When I drank I did not want to stop. I wanted to slip further and further into that buzz. I wanted to slip away from reality and I didn’t care if I made it back or not. I chased that high throughout the rest of my teenage years and into the midpoint of my 20’s when I got to the point that my family no longer could sit by and watch me self-destruct.
“I went into treatment because I realized that I couldn’t give up drinking and using on my own. It wasn’t easy to walk through those doors but I knew if I put in the work it could lead me to a better life…”
I went into treatment because I realized that I couldn’t give up drinking and using on my own. It wasn’t easy to walk through those doors but I knew if I put in the work it could lead me to a better life. I had grown tired of the lifestyle that revolved around my substance abuse and I was desperate for a way out.
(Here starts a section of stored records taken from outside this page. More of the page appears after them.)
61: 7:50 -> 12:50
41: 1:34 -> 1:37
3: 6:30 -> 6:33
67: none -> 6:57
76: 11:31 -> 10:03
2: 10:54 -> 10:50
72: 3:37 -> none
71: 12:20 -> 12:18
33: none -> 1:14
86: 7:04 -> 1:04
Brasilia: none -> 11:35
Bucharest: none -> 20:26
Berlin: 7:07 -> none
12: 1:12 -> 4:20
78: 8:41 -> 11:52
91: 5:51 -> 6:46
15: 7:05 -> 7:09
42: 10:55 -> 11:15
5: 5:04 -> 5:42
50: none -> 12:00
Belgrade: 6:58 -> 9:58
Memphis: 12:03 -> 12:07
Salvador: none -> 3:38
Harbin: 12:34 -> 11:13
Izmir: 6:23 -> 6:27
In order to heal from the self-inflicted damage that I caused I had to let go of my preconceived ideas of what it meant to be sober. I had to let go of my preconceived ideas of what it meant to have fun. I had to let go of who I mistakenly thought I was.
In the beginning, the thought of sobriety was terrifying. I cried when I thought about how much I was missing out on by not drinking. The ironic part of this is that once I got some sober time under my belt I realized that my drinking and drug use had actually been what caused me to miss out on life—not sobriety.
True addiction recovery isn’t just about getting sober, it’s about creating a life that you no longer feel the constant need to escape. To be successful you have to learn new tools because the self-medicating isn’t fixing anything and is only contributing to the problem. It’s about learning to break free from the chains of addiction and truly experiencing life itself instead of constantly searching for some form of a chemically induced buzz.
In order to grow, I had to realize that I had become stagnant.
In order to truly love, I had to let go of my self-hatred.
In order to learn who I am, I had to let go of my distorted perceptions of myself.
In order to learn how to love myself again, I had to learn that it was ok to be loved.